Qちゃんはパタパタとドアまで飛んでいくとロックを解除してくれた。


ドアをあけて廊下に出るとQちゃんもパタパタと後ろについてくる、勿論(もちろん)、私の監視だ。


「Qちゃんは外で待っててね」


私はトイレに入ると、トイレの窓を確認する。

この階の窓には全部鉄格子がはまっているのだが、ここの窓は小さくて、鉄格子の本数も少ない。


鉄格子は1本だけ残して、全て溶断した。


(魔法って便利よね)


お腹からシーツを取り出すと、切り裂いて繋ぎあわせ簡易ロープにする、それを格子に巻きつけた。

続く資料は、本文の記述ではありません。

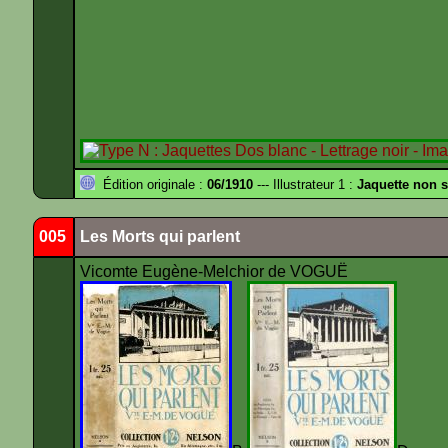
Édition originale :
06/1910
--- Illustrateur 1 :
Jaquette non s
005
Les Morts qui parlent
Vicomte Eugène-Melchior de VOGUË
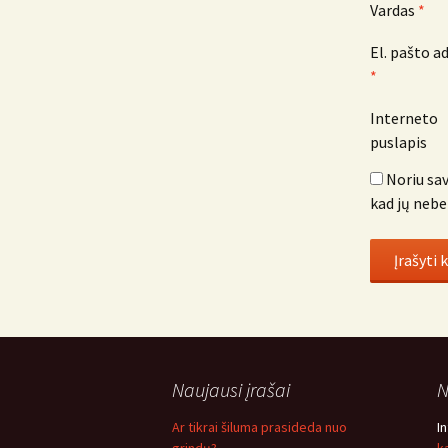
Vardas
*
El. pašto a
*
Interneto
puslapis
Noriu sav
kad jų nebe
Naujausi įrašai
N
Ar tikrai šiluma prasideda nuo
I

私は窓から身を乗り出し、壁をそろりそろりと降りて行った。


地面に着地すると、ほっと息つく。


「何処へ行くのかしら?」


「ですよねー」


可能性は考慮してたのだが、リーゼロッテに見つかってしまった。


私は逃げようとしたが、体が動かない。


拘束(バインド)呪文(スペル)だ。


「お仕置きしなくちゃいけないわね」


私の肩にリーゼロッテの手がかかりそうなその時、その手を振りほどいて後ろに飛びのいた。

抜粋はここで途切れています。